==== Records shown
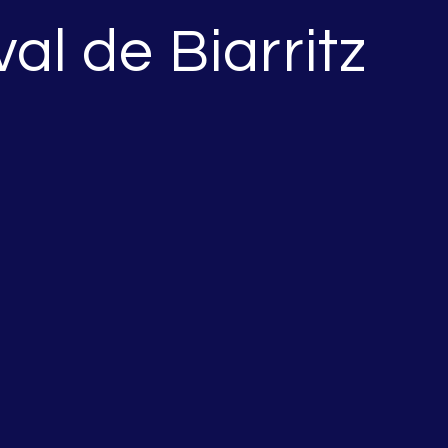
l de Biarritz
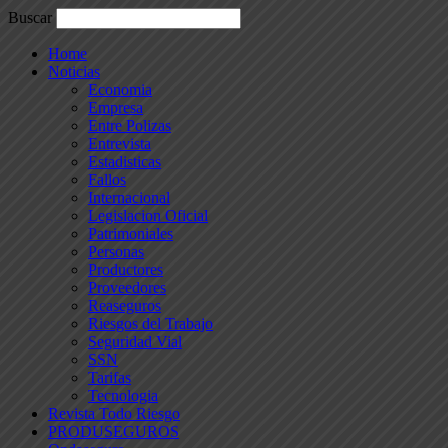
Buscar
Home
Noticias
Economia
Empresa
Entre Polizas
Entrevista
Estadisticas
Fallos
Internacional
Legislacion Oficial
Patrimoniales
Personas
Productores
Proveedores
Reaseguros
Riesgos del Trabajo
Seguridad Vial
SSN
Tarifas
Tecnologia
Revista Todo Riesgo
PRODUSEGUROS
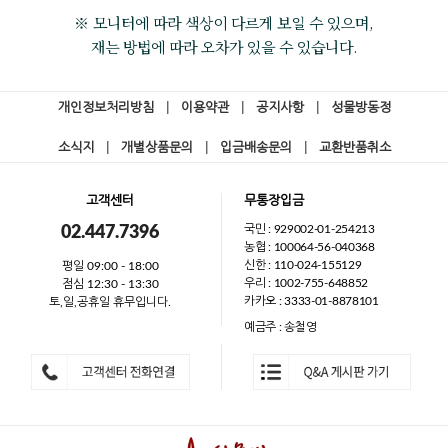
※ 모니터에 따라 색상이 다르게 보일 수 있으며,
재는 방법에 따라 오차가 있을 수 있습니다.
개인정보처리방침
|
이용약관
|
공지사항
|
성물방동정
소식지
|
개별상품문의
|
입금배송문의
|
교환반품취소
고객센터
무통장입금
국민 : 929002-01-254213
02.447.7396
농협 : 100064-56-040368
신한 : 110-024-155129
평일 09:00 - 18:00
우리 : 1002-755-648852
점심 12:30 - 13:30
카카오 : 3333-01-8878101
토,일,공휴일 휴무입니다.
예금주 : 송철영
========
• **Problem requirements**:
Set every entry down again word for word, but not the pictures.

• **Completed exercise**:
l de Biarritz
Buscar
Home
Noticias
Economia
Empresa
Entre Polizas
Entrevista
Estadisticas
Fallos
Internacional
Legislacion Oficial
Patrimoniales
Personas
Productores
Proveedores
Reaseguros
Riesgos del Trabajo
Seguridad Vial
SSN
Tarifas
Tecnologia
Revista Todo Riesgo
PRODUSEGUROS
※ 모니터에 따라 색상이 다르게 보일 수 있으며,
재는 방법에 따라 오차가 있을 수 있습니다.
개인정보처리방침
|
이용약관
|
공지사항
|
성물방동정
소식지
|
개별상품문의
|
입금배송문의
|
교환반품취소
고객센터
무통장입금
국민 : 929002-01-254213
02.447.7396
농협 : 100064-56-040368
신한 : 110-024-155129
평일 09:00 - 18:00
우리 : 1002-755-648852
점심 12:30 - 13:30
카카오 : 3333-01-8878101
토,일,공휴일 휴무입니다.
예금주 : 송철영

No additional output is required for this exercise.